§ **EXERCISE DESCRIPTION**
The answer must be the full data, restated word for word, with no pictures in it.

§ **INFORMATION SUPPLIED**
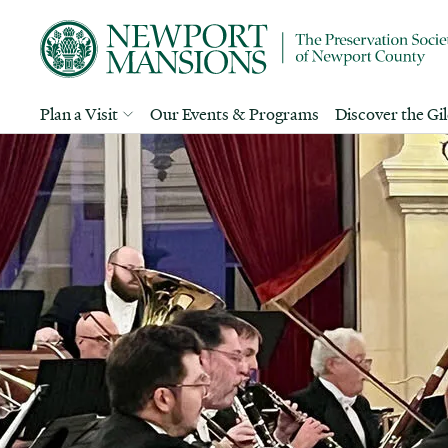
Plan a Visit
Our Events & Programs
Discover the Gi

§ **COMPLETED EXERCISE**
Plan a Visit
Our Events & Programs
Discover the Gi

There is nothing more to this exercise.